◆ **DIRECTIONS FOR THIS TASK**: Show every line below where "russo" appears.
(RECORDS TO USE begins)
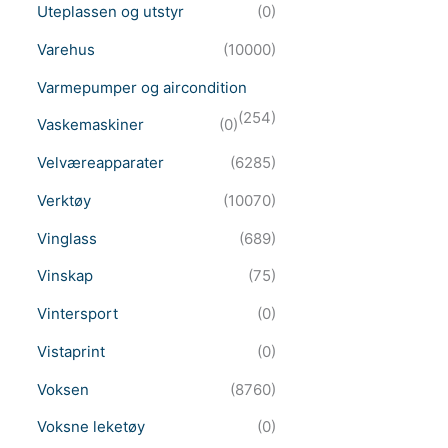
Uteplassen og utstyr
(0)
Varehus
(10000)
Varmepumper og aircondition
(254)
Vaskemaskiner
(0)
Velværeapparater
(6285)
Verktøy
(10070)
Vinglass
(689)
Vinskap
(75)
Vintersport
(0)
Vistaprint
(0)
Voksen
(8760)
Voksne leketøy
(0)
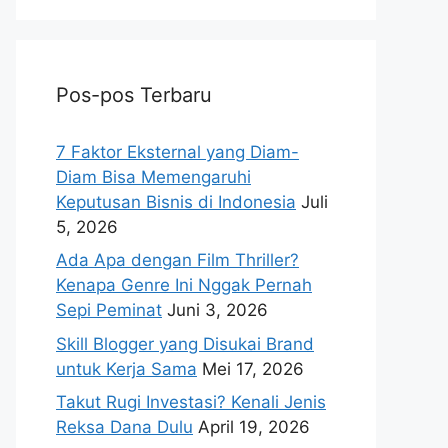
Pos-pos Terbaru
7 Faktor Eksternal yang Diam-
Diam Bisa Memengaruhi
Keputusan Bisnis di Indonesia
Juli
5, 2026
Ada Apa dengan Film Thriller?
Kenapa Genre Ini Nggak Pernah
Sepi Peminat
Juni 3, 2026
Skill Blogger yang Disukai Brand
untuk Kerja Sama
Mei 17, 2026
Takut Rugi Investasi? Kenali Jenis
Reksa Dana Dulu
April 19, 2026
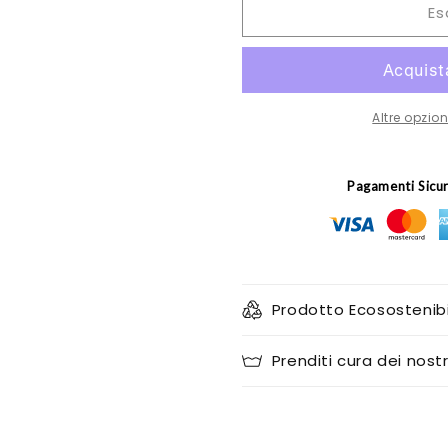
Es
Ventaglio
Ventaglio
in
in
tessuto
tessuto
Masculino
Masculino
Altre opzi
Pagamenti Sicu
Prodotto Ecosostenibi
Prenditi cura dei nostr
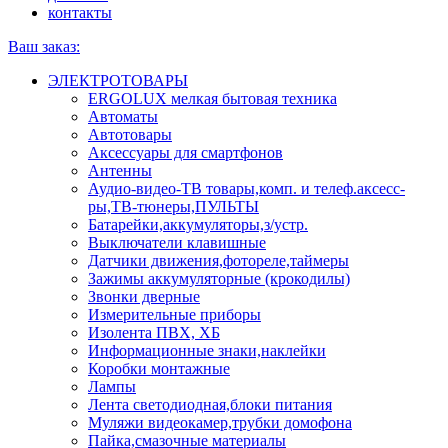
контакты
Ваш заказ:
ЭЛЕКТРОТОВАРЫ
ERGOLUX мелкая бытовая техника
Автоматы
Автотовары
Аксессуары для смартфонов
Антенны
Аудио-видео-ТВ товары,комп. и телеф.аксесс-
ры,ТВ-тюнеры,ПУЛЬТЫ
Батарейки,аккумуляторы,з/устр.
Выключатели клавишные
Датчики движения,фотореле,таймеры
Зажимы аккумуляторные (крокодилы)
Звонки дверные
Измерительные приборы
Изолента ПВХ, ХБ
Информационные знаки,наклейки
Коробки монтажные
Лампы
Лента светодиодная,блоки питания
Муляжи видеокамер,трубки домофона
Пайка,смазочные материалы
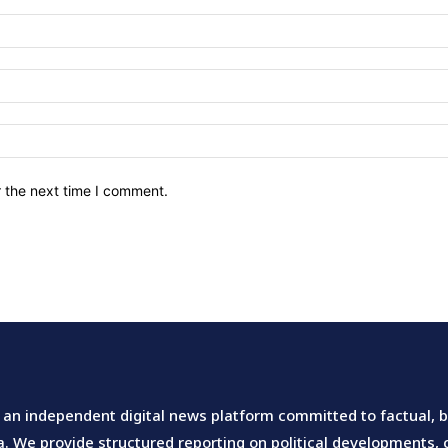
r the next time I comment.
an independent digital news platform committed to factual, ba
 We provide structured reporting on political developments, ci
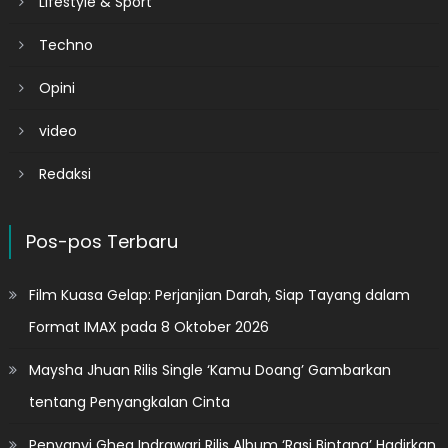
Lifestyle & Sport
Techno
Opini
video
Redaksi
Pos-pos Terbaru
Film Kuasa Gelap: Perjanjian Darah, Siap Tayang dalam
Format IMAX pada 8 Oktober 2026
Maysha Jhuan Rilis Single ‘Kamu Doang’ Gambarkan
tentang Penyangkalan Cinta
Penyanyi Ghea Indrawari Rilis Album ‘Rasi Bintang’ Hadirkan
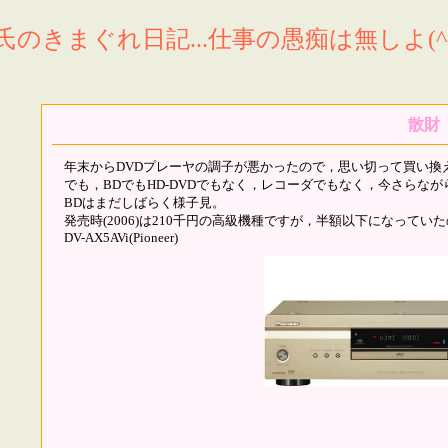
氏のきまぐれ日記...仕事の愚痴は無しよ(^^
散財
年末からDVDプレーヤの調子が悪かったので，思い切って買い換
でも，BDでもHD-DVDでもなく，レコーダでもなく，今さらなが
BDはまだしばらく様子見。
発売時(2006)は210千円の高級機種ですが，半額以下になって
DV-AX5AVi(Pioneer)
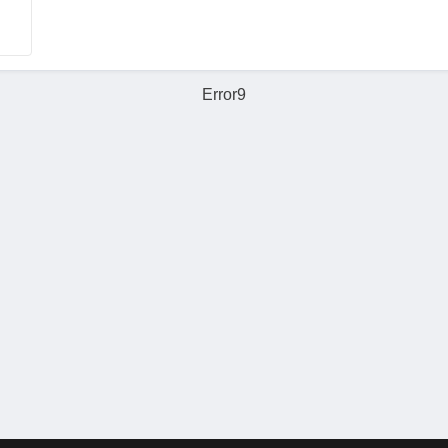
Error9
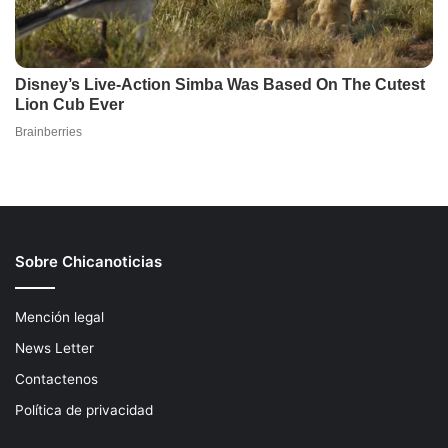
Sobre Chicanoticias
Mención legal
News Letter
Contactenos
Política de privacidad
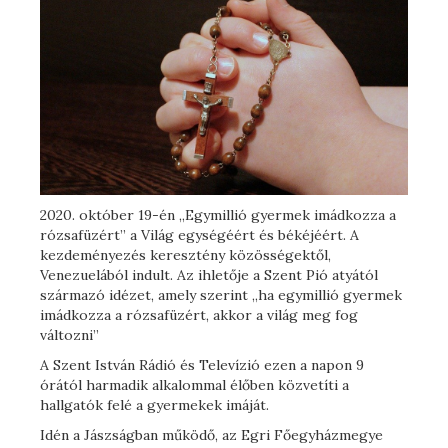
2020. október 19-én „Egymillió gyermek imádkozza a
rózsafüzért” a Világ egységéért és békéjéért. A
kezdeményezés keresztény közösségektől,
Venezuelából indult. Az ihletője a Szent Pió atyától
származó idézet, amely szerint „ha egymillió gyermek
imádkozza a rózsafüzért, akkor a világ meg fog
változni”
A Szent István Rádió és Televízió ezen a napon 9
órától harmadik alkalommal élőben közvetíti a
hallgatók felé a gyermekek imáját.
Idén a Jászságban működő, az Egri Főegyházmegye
(RECORDS TO USE ends)
(RECORDS TO USE begins)
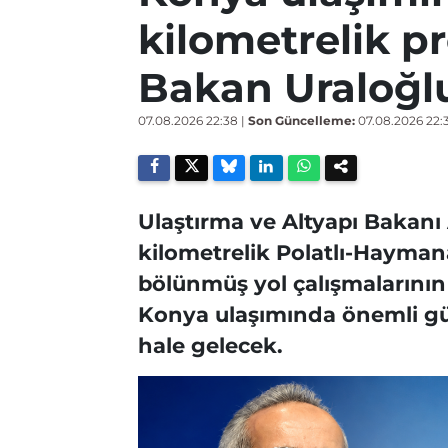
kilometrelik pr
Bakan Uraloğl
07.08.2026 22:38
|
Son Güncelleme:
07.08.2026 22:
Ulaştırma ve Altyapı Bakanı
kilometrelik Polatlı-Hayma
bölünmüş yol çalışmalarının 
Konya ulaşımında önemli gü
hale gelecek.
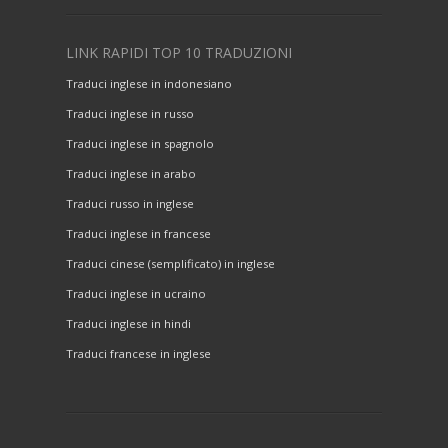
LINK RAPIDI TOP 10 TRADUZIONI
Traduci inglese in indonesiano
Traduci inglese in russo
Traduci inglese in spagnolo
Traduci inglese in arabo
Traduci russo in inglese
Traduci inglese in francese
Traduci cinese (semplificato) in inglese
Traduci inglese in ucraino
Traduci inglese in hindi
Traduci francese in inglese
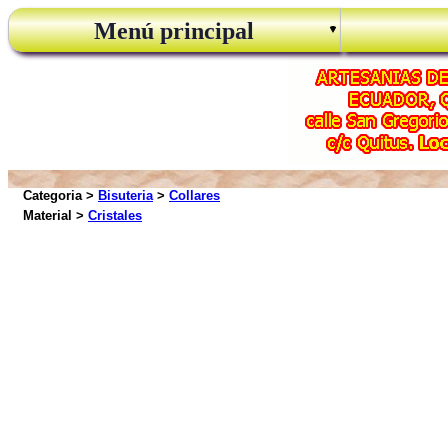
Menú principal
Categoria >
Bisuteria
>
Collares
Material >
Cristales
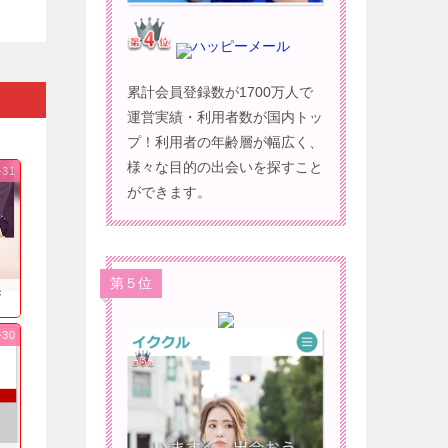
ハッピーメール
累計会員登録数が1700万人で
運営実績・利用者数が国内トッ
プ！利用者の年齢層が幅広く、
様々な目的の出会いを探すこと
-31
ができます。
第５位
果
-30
(RECORDS TO USE ends)
(RECORDS TO USE begins)
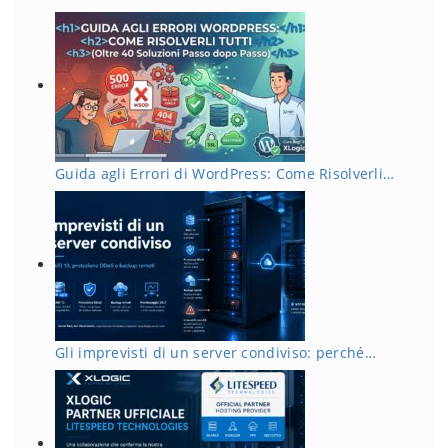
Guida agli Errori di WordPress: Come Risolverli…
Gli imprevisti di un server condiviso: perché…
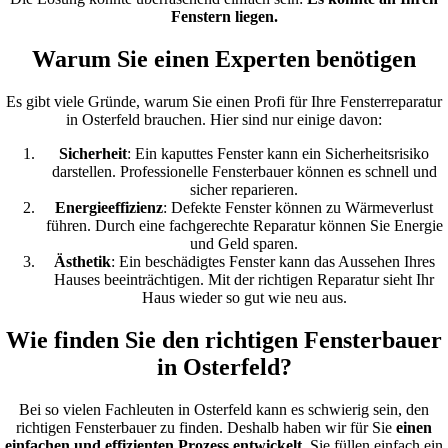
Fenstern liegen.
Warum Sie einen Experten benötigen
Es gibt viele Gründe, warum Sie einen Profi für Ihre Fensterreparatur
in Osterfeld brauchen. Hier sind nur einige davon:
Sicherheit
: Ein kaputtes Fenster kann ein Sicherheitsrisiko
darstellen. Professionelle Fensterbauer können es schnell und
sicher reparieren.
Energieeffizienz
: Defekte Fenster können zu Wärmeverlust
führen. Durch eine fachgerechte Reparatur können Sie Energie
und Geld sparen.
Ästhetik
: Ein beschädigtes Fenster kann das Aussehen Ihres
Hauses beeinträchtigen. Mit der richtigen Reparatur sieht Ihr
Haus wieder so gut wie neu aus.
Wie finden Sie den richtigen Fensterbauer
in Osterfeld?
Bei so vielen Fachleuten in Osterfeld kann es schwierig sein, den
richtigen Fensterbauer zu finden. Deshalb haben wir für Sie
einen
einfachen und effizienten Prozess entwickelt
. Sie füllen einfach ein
(RECORDS TO USE ends)
◆ **OUTPUT**:
Traduci inglese in russo
Traduci russo in inglese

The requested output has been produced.